This was written in March 2013 when the installation was completed.
Today was an auspicious day. A truck labeled “Real Goods Solar, Inc.” pulled up in front of our house at 8:00 AM, and a trio of young guys got out and started unloading tools and equipment. Ladders went up, and soon the sounds of cordless drills and hammers filled the house, scaring the bejeezus out of the cat who thought the world was coming to an end. I took him on my lap and assured him that we had safely passed the scheduled day for that event last year on December 21st, 2012. He was soon placated with a saucer of milk.
I spent most of the day pestering the crew, who turned out to be intelligent, witty and very tolerant of my questioning and incessant picture-taking. When anything interesting is going on, I always have a camera in my hand. Some people are uncomfortable with that, but these guys didn’t seem to care. They went about their job efficiently and competently. First they laid out the area on the roof where the panel would be placed, and started drilling holes for the anchor points for the support posts…much to the cat’s displeasure.
Next, the rails that would support the panels were mounted.

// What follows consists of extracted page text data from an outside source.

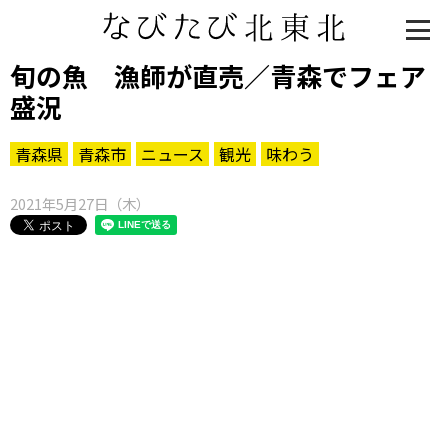
旬の魚 漁師が直売／青森でフェア
盛況
青森県
青森市
ニュース
観光
味わう
2021年5月27日（木）
知る一覧
世界遺産
文化・歴史
パワースポット
ミステリー
観る一覧
桜
花
紅葉
楽しむ一覧
まつり・イベント
聖地
おみやげ・特産
道の駅・産直
鉄道
アウトドア・レジャー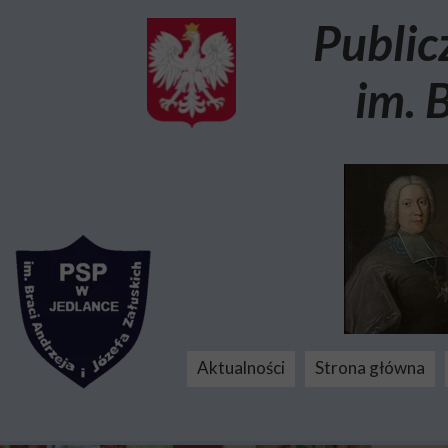
Public
im. 
Aktualności
Strona główna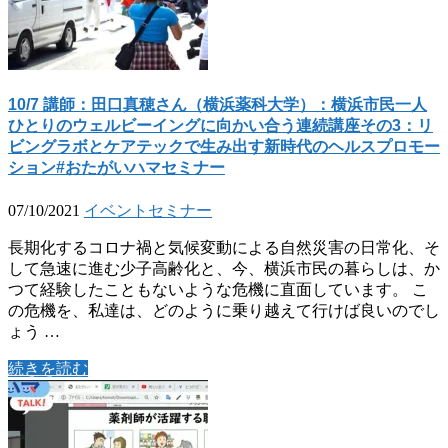
10/7 講師：田口真穂さん（横浜薬科大学）：横浜市民一人
ひとりのウェルビーイングに向かい合う連続講座その3：リ
ビングラボとケアテックで生み出す新時代のヘルスプロモー
ション#おたがいハマセミナー
07/10/2021
イベント
セミナー
長期化するコロナ禍と気候変動による自然災害の日常化、そ
して急速に進む少子高齢化と、今、横浜市民の暮らしは、か
つて経験したこともないような危機に直面しています。 こ
の危機を、私達は、どのように乗り越えて行けば良いのでし
ょう …
続きを読む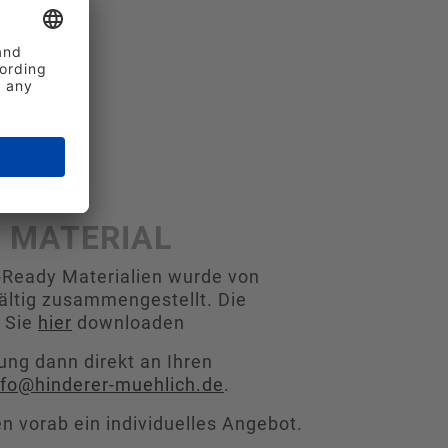
 MATERIAL
Ready Materialien wurde von
ältig zusammengestellt. Die
 Sie
hier
downloaden
ung dann direkt an Ihren
nfo@hinderer-muehlich.de
.
en vorab ein individuelles Angebot.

Then the microinverters, one for each of the twelve solar modules were attached to the rails and wired together.
Microinverters are a relatively recent innovation in solar array installations. Older systems used one large inverter. If part of the array was shaded, the output of the entire array went to zero. With microinverters, only the output from the shaded parts is lost. Also, an inverter failure takes out only one module, leaving the rest of the array working. Finally, microinverters implement a modular design that is easily expanded. The last point is especially important to me, because I plan further “electrification” of our house in the future.
Then, the solar modules were mounted on the rails and connected to the microinverters.
That completed the physical installation. Meanwhile one of the guys had been working at the other end of the house at the power panel, installing the safety switch and monitoring system.
Wires carrying the power from the panel were run through the attic from the solar array to the monitor, through the safety switch, and into the main power panel where it was connected to the power grid. Immediately upon completion, the monitor showed, even in the cloudy conditions this morning, that the array was making more electricity than we were using!
Here’s what the completed installation looks like. The original meter and circuit breaker panel are on the left. The two two dark gray boxes on the right contain the disconnect switch and monitoring system.
The monitoring system is connected to my computer and to the Internet, so I can check on the output of the panel at any time. Data is collected on a web site provided by the microinverter supplier, enabling me to see weekly, monthly and yearly totals, etc.
Now, the juice for my electric car will be coming directly from the sun. What a nice thought!